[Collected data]
::::

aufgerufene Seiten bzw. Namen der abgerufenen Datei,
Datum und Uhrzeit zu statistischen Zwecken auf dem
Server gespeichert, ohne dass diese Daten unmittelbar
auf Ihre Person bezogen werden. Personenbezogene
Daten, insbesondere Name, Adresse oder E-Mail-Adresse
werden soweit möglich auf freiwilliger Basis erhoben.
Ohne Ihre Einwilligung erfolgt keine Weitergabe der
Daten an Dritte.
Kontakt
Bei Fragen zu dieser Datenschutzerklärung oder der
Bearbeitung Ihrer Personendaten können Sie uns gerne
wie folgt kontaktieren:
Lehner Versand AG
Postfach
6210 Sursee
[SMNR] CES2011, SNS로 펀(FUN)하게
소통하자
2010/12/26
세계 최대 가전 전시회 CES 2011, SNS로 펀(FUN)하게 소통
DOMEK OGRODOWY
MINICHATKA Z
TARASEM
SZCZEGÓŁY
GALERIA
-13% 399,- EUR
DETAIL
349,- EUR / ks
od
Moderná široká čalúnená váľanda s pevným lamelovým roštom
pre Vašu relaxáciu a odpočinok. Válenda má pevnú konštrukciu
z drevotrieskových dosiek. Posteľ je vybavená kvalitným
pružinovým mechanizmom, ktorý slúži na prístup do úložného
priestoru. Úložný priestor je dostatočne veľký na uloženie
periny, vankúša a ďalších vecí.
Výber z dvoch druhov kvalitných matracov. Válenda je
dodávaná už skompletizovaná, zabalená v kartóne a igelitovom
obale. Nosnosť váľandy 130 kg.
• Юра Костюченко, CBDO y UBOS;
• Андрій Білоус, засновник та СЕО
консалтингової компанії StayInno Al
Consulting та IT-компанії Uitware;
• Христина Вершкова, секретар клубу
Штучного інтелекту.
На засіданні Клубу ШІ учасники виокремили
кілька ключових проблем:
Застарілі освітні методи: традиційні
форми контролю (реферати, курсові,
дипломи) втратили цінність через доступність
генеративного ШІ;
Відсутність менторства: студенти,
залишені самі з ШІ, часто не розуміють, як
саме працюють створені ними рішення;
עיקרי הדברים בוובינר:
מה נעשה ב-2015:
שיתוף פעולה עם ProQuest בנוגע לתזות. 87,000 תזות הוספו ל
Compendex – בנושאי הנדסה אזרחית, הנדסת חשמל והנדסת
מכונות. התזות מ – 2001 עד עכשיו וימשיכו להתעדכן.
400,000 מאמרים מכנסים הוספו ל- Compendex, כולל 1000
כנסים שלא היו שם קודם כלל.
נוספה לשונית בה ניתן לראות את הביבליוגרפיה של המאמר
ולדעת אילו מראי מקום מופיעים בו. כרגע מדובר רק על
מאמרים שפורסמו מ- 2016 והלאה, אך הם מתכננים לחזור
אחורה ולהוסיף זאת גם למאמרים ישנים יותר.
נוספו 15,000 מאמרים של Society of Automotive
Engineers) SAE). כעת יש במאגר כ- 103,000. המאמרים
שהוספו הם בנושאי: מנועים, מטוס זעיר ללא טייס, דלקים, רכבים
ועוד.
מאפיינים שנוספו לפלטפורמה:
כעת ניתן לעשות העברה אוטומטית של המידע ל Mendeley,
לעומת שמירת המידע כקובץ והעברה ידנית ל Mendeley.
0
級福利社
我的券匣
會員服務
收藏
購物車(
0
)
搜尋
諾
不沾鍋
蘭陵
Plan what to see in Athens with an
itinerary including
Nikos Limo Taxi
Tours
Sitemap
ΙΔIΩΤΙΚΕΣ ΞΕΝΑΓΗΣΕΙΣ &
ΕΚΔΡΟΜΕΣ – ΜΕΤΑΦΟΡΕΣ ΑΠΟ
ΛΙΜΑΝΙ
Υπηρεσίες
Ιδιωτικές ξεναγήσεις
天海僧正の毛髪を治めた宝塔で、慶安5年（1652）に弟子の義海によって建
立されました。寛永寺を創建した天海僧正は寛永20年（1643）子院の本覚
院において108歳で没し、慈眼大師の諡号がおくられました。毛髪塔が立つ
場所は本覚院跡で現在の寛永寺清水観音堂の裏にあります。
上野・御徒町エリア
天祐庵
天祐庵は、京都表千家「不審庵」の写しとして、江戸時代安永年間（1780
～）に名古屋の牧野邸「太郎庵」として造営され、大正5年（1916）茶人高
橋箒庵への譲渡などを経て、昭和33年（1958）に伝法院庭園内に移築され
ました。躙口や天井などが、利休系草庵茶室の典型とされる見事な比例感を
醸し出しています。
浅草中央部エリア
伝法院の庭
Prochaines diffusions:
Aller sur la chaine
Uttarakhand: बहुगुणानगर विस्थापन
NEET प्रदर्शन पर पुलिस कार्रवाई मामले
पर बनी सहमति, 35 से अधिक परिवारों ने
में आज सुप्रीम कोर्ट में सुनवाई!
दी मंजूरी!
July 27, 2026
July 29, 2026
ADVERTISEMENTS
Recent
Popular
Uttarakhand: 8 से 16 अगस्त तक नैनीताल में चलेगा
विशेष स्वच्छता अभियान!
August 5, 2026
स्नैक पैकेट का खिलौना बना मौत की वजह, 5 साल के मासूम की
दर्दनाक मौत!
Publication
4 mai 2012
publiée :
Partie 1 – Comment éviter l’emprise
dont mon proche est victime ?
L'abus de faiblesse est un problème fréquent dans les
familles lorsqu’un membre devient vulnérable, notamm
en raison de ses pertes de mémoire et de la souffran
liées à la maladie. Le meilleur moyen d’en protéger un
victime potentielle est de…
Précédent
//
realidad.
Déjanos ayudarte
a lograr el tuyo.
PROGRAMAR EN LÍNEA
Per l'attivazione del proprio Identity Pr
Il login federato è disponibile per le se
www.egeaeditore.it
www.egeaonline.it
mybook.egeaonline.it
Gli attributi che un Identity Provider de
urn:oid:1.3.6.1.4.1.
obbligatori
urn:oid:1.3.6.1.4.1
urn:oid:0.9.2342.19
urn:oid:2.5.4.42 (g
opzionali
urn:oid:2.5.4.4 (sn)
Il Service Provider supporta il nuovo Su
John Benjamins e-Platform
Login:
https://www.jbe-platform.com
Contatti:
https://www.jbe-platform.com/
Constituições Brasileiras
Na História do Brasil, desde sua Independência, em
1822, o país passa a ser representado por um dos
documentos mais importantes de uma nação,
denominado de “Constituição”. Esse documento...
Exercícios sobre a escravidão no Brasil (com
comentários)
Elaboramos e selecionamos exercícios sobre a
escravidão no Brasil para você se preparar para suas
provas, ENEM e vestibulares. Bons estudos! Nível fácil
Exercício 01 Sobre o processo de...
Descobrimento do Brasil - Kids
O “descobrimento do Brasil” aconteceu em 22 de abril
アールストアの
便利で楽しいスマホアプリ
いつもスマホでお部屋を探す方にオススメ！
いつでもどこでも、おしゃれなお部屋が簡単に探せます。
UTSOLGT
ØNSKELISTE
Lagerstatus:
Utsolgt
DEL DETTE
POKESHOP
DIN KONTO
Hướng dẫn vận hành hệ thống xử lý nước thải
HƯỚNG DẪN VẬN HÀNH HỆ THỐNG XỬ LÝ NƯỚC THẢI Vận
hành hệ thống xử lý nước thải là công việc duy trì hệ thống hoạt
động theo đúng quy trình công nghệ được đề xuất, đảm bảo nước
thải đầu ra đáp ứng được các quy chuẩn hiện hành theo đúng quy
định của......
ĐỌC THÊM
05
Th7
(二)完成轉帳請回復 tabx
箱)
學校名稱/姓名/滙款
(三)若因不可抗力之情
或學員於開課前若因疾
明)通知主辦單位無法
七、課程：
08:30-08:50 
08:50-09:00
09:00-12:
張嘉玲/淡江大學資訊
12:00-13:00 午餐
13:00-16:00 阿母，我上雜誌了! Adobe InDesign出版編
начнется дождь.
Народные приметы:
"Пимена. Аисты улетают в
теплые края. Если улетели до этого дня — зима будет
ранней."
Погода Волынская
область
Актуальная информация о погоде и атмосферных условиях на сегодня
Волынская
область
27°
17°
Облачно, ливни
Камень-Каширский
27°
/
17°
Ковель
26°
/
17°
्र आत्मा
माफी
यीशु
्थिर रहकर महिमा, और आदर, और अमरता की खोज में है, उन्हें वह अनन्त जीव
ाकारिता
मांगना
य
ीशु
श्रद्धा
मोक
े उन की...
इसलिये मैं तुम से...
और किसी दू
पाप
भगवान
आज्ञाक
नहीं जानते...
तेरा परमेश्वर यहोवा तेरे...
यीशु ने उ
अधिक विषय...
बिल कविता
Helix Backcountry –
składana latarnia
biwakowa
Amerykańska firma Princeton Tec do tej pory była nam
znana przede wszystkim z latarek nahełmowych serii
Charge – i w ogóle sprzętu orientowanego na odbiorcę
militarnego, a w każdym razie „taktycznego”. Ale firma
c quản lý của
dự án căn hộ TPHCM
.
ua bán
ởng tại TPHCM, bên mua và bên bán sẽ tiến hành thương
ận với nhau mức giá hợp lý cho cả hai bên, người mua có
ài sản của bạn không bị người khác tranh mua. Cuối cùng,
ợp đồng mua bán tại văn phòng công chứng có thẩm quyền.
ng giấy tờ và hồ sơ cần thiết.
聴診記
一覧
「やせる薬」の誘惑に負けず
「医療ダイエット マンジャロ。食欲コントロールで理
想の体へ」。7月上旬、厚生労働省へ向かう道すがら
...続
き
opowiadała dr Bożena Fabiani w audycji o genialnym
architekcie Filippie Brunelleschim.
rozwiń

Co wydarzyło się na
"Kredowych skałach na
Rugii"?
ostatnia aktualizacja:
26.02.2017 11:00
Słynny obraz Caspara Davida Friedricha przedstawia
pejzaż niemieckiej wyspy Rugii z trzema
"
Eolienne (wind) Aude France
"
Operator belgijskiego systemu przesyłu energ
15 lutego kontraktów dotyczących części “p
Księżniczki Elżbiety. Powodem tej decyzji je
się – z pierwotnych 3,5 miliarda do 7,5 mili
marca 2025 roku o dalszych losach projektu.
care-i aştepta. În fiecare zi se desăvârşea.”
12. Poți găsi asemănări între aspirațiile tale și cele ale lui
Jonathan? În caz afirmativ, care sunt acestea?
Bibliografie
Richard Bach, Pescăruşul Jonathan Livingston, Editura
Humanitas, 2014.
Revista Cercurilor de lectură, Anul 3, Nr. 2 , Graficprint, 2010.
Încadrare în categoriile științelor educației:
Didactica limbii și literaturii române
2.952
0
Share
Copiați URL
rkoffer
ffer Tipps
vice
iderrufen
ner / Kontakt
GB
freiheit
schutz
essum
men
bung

::::

### Exercise description
What lines in the data above carry "escravidão"? Return them all.

### Your solution
Exercícios sobre a escravidão no Brasil (com
escravidão no Brasil para você se preparar para suas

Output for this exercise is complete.